U.S District Chief Judge John McConnell Jr. on Friday struck down a series of anti-immigration policies enacted by the Trump administration after the shooting of two National Guard members, which barred immigrants from 39 countries from receiving final decisions on their asylum, work permit, green card, and citizenship applications.
McConnell Jr. criticised the administration, alleging the policies “threw the lives of countless immigrants living in the United States into indeterminate legal limbo” and also accused the U.S Citizenship and Immigration Services (USCIS) of ignoring the law.
He said the immigrants had complied with the legal processes, which were adopted by the Congress and the USCIS, but had been “stuck waiting, for months on end, for benefit requests that USCIS refuses to adjudicate.”
McConnel Jr., who was appointed by former Democratic President Barack Obama, wrote, “In enacting its latest immigration policies, USCIS: claims statutory and regulatory authority that it does not possess; makes decisions without the reasoned explanations that it must provide; acts without regard for the reliance interests of applicants that it must consider; and justifies its actions with pretextual concerns of national security that mask anti-immigrant sentiments that it is forbidden from letting influence its decision-making. In legal terms that means USCIS’s actions are contrary to law and arbitrary and capricious.”
The policies, which were enacted after the National Guard shooting in November last year, had affected immigrants from 39 African, Asian, Latin American, and Middle Eastern countries.

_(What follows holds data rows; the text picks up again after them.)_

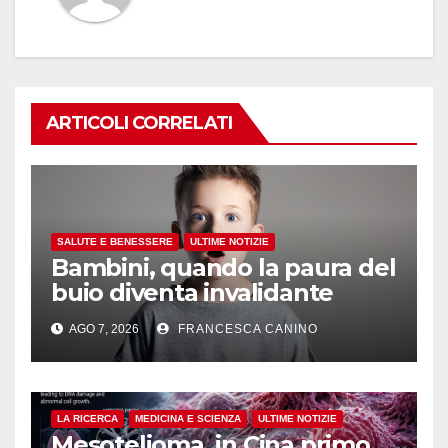
ARTICOLI CORRELATI
SALUTE E BENESSERE
ULTIME NOTIZIE
Bambini, quando la paura del
buio diventa invalidante
AGO 7, 2026
FRANCESCA CANINO
LA RICERCA
MEDICINA E SCIENZA
ULTIME NOTIZIE
Mesotelioma, in Cina primo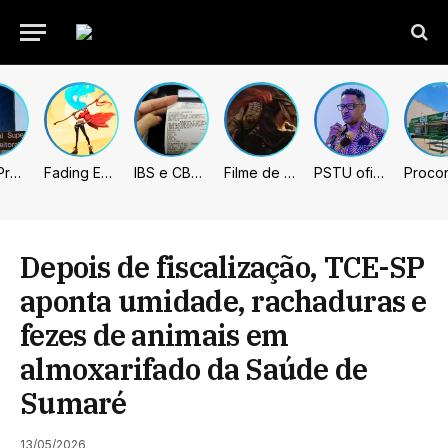
União Progressista e PL terão mais tempo de propaganda eleitoral
Fading Echo – Review
IBS e CBS necessitarão constar nas notas fiscais com início desta 2ª. Entenda
Filme de Elden Ring tem gravações concluídas, mas ainda fica longe do lançamento
PSTU oficializa Hertz Dias como candidato à Presidência da República
Depois de fiscalização, TCE-SP
aponta umidade, rachaduras e
fezes de animais em
almoxarifado da Saúde de
Sumaré
13/05/2026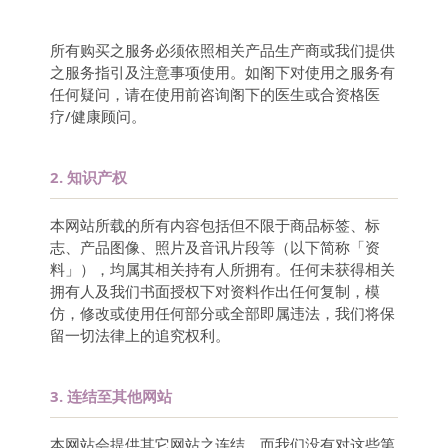
所有购买之服务必须依照相关产品生产商或我们提供
之服务指引及注意事项使用。如阁下对使用之服务有
任何疑问，请在使用前咨询阁下的医生或合资格医
疗/健康顾问。
2.
知识产权
本网站所载的所有内容包括但不限于商品标签、标
志、产品图像、照片及音讯片段等（以下简称「资
料」），均属其相关持有人所拥有。任何未获得相关
拥有人及我们书面授权下对资料作出任何复制，模
仿，修改或使用任何部分或全部即属违法，我们将保
留一切法律上的追究权利。
3.
连结至其他网站
本网站会提供其它网站之连结，而我们没有对这些第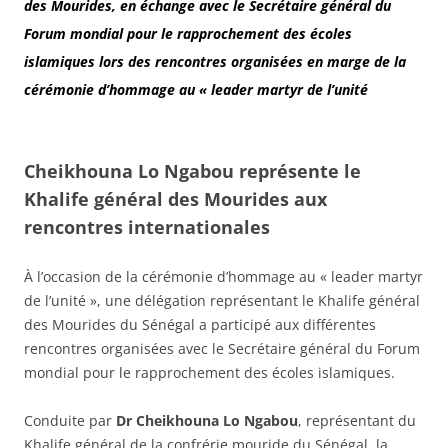
des Mourides, en échange avec le Secrétaire général du
Forum mondial pour le rapprochement des écoles
islamiques lors des rencontres organisées en marge de la
cérémonie d’hommage au « leader martyr de l’unité
Cheikhouna Lo Ngabou représente le
Khalife général des Mourides aux
rencontres internationales
À l’occasion de la cérémonie d’hommage au « leader martyr
de l’unité », une délégation représentant le Khalife général
des Mourides du Sénégal a participé aux différentes
rencontres organisées avec le Secrétaire général du Forum
mondial pour le rapprochement des écoles islamiques.
Conduite par
Dr Cheikhouna Lo Ngabou
, représentant du
Khalife général de la confrérie mouride du Sénégal, la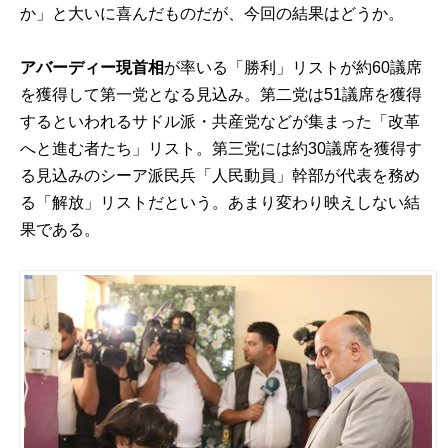
か」と大いに喜んだものだが、今回の結果はどうか。
アバーディー現首相
が率いる「勝利」リストが約60議席
を獲得して第一党となる見込み。第二党は51議席を獲得
するといわれるサドル派・共産党などが集まった「改革
へと進む者たち」リスト。第三党には約30議席を獲得す
る見込みのシーア派民兵「人民動員」幹部が代表を務め
る「解放」リストだという。あまり変わり映えしない結
果である。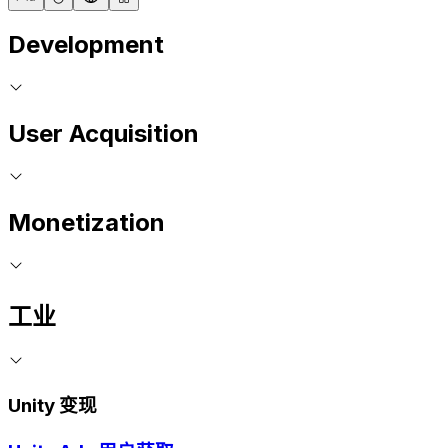
Development
User Acquisition
Monetization
工业
Unity 变现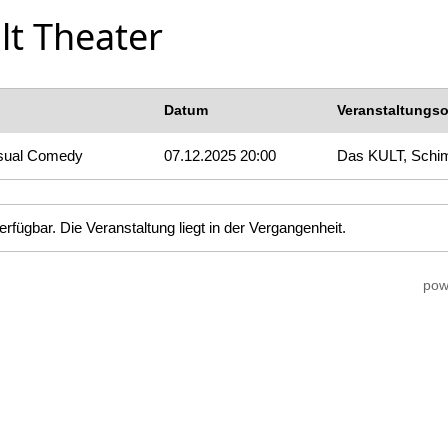
lt Theater
Datum
Veranstaltungso
isual Comedy
07.12.2025 20:00
Das KULT, Schi
erfügbar. Die Veranstaltung liegt in der Vergangenheit.
pow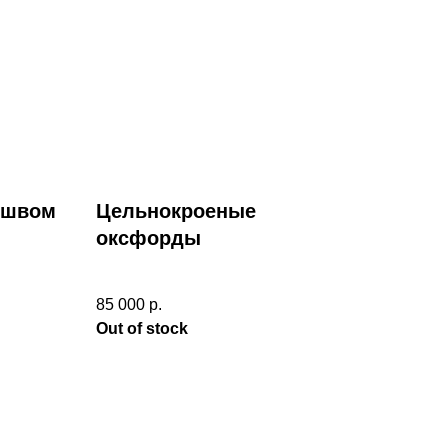
 швом
Цельнокроеные
оксфорды
85 000
р.
Out of stock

President and CEO of Democracy Forward Skye Perryman welcomed the ruling, stating, “This ruling reaffirms a basic principle: the federal government cannot shut down lawful immigration pathways or discriminate against people based on where they come from. These unlawful policies caused enormous harm to families, workers, asylum seekers, and communities across the country who were left in limbo, unable to work, access protections, or move forward with their lives.”